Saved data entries
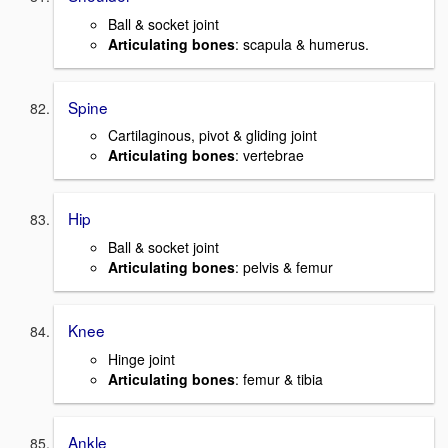
Ball & socket joint
Articulating bones
: scapula & humerus.
Spine
Cartilaginous, pivot & gliding joint
Articulating bones
: vertebrae
Hip
Ball & socket joint
Articulating bones
: pelvis & femur
Knee
Hinge joint
Articulating bones
: femur & tibia
Ankle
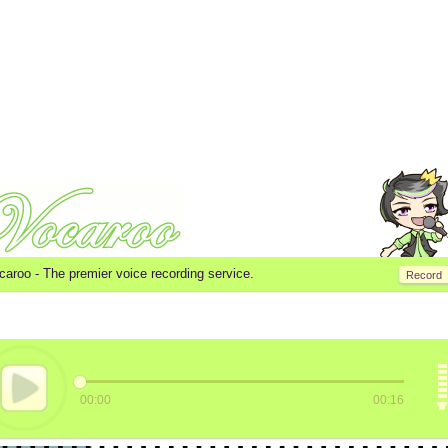
caroo -
The premier voice recording service.
Record
00:00
00:16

WHAT YOU ARE ASKED TO DO :: Reply with the number of lines in the preceding entries that contain "joint", and no other words.

TASK RESPONSE :: 4